> Problem requirements: Please copy out the entries below exactly, beginning with the line that contains "Image resolution: width=239, height=2576." and ending with the line that contains "Resources (34, 2318)", and include nothing outside that span.

> Records for this exercise:
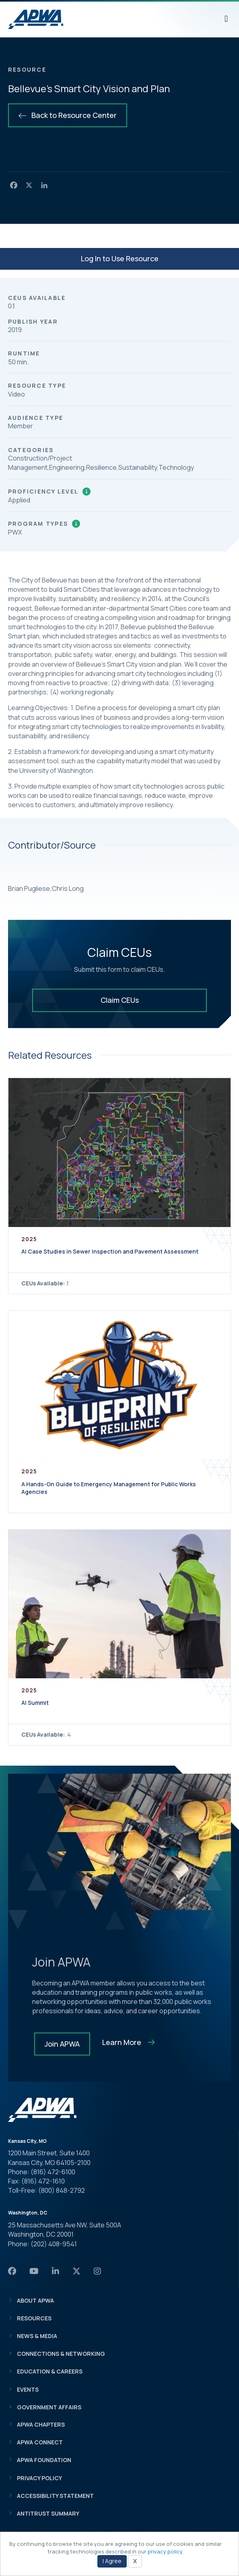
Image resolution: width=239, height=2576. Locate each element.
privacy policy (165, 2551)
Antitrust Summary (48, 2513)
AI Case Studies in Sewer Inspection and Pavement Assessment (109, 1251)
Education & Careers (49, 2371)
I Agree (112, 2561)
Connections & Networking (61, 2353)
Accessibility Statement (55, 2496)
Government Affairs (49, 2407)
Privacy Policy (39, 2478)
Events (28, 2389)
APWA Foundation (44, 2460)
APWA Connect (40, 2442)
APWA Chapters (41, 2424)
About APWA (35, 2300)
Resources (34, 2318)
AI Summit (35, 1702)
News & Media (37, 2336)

---

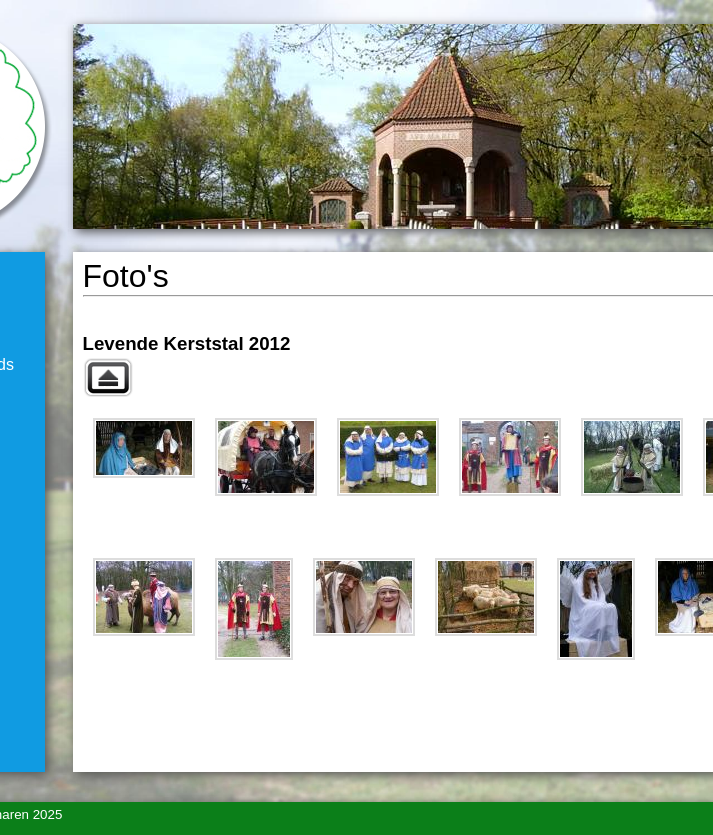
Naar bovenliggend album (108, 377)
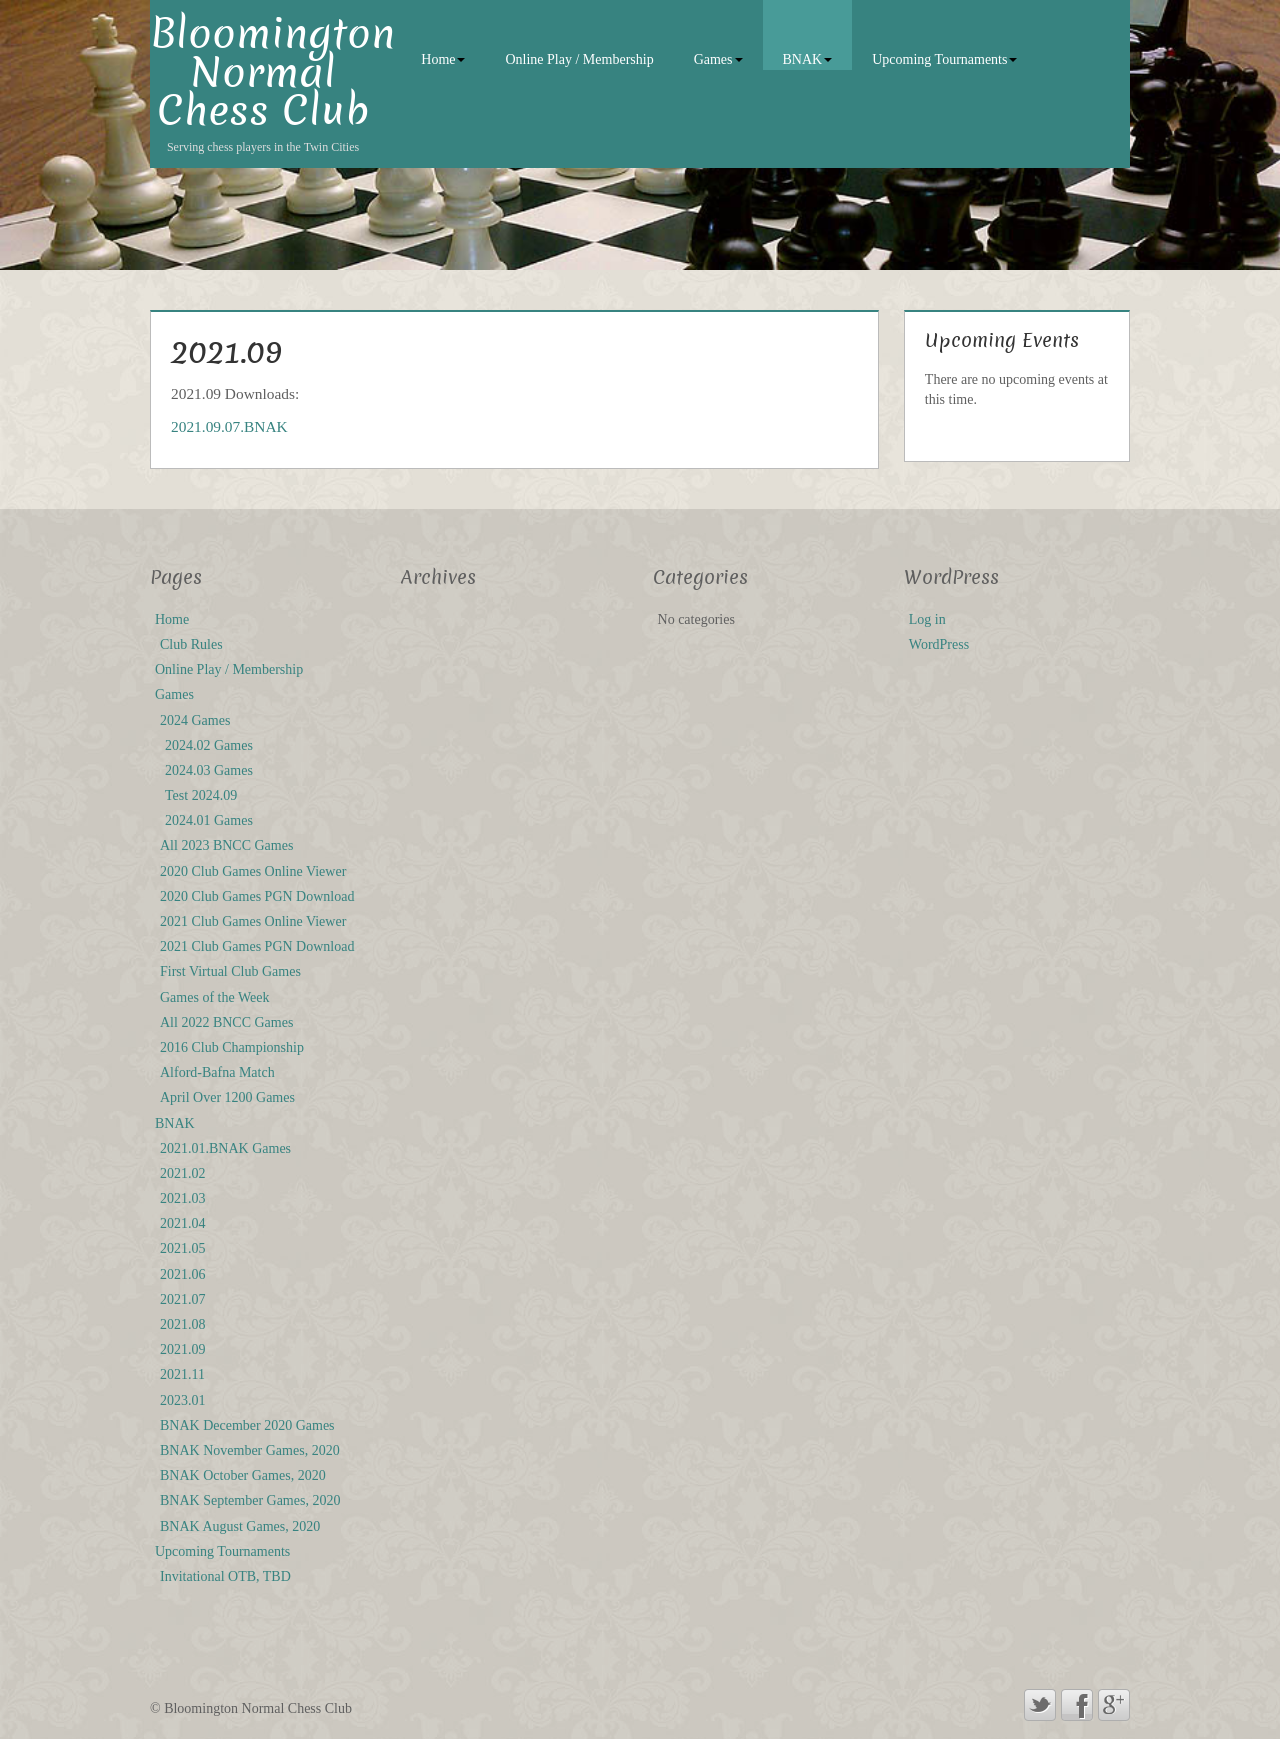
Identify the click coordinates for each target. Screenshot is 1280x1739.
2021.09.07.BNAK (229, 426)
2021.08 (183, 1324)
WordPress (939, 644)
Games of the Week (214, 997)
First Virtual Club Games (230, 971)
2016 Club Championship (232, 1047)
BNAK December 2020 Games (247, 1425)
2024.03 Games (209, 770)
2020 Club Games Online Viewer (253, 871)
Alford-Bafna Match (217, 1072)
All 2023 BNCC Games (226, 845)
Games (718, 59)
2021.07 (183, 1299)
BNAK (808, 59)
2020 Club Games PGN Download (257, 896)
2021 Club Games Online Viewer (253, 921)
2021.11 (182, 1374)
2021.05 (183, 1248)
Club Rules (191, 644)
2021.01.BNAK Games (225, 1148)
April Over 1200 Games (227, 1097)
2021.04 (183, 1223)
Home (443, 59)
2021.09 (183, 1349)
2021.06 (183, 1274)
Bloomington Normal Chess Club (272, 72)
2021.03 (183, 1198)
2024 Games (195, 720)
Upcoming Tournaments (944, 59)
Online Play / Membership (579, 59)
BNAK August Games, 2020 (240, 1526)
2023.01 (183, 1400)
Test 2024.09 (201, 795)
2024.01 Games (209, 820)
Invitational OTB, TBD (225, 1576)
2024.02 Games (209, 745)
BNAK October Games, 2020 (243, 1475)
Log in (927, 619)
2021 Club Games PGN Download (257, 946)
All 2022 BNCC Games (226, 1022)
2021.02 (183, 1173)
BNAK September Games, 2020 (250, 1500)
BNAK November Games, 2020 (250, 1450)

> Solution to the problem:
Image resolution: width=239, height=2576. Locate each element.
privacy policy (165, 2551)
Antitrust Summary (48, 2513)
AI Case Studies in Sewer Inspection and Pavement Assessment (109, 1251)
Education & Careers (49, 2371)
I Agree (112, 2561)
Connections & Networking (61, 2353)
Accessibility Statement (55, 2496)
Government Affairs (49, 2407)
Privacy Policy (39, 2478)
Events (28, 2389)
APWA Foundation (44, 2460)
APWA Connect (40, 2442)
APWA Chapters (41, 2424)
About APWA (35, 2300)
Resources (34, 2318)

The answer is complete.